Job Description
Software Engineering Manager II, Site Reliability Engineering
Job Summary: Lead a team of engineers to design, build, and maintain large-scale distributed systems, ensuring high availability, scalability, and performance.
Job Description:
As a Software Engineering Manager II, you will lead a team of engineers to design, build, and maintain large-scale distributed systems, ensuring high availability, scalability, and performance.
You will be responsible for owning end-to-end availability and performance of key services, building automation to prevent problem recurrence, and leading by example, mentoring the team, and establishing credibility through quality technical execution.

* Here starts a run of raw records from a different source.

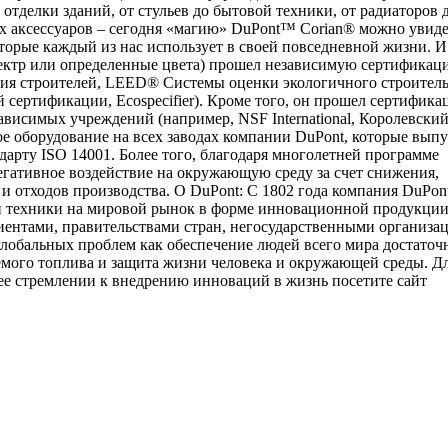
 отделки зданий, от стульев до бытовой техники, от радиаторов 
ых аксессуаров – сегодня «магию» DuPont™ Corian® можно увиде
торые каждый из нас использует в своей повседневной жизни. И
пектр или определенные цвета) прошел независимую сертификац
ия строителей, LEED® Системы оценки экологичного строитель
сертификации, Ecospecifier). Кроме того, он прошел сертифика
висимых учреждений (например, NSF International, Королевски
ое оборудование на всех заводах компании DuPont, которые вып
арту ISO 14001. Более того, благодаря многолетней программе
егативное воздействие на окружающую среду за счет снижения,
и отходов производства. О DuPont: С 1802 года компания DuPon
и техники на мировой рынок в форме инновационной продукции
лиентами, правительствами стран, негосударственными организа
лобальных проблем как обеспечение людей всего мира достато
емого топлива и защита жизни человека и окружающей среды. Д
е стремлении к внедрению инноваций в жизнь посетите сайт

Key Responsibilities:- Lead a team of Software/Systems Engineers on projects for users and be directly responsible for uptime
- Own end-to-end availability and performance of key services and build automation to prevent problem recurrence
- Automate response to all non-exceptional service conditions
- Lead by example, mentor the team, and establish credibility through quality technical execution
- Manage on-call rotations across continents, using a follow-the-sun model
- Design, write, and deliver software to improve the availability, scalability, latency, and efficiency of Google's services
Requirements:- Bachelor's degree in Computer Science, a related field, or equivalent practical experience
- 8 years of experience with data structures or algorithms
- 5 years of experience with software development in one or more programming languages
- 3 years of people management experience, and experience designing, analyzing, and troubleshooting distributed systems
- Experience working in computing, distributed systems, storage, or networking
- Expertise in designing, analyzing, and troubleshooting large-scale distributed systems
- Ability to debug, optimize code, and to automate routine tasks
- Systematic problem-solving approach, coupled with effective communication skills
About the Company:
Google is a global company that combines software and systems engineering to build and run large-scale, massively distributed, fault-tolerant systems.
Our Site Reliability Engineering (SRE) team ensures that Google's services have reliability, uptime appropriate to users' needs, and a fast rate of improvement.
We promote a culture of diversity, intellectual curiosity, problem solving, and openness, and encourage collaboration, thinking big, and taking risks in a blame-free environment.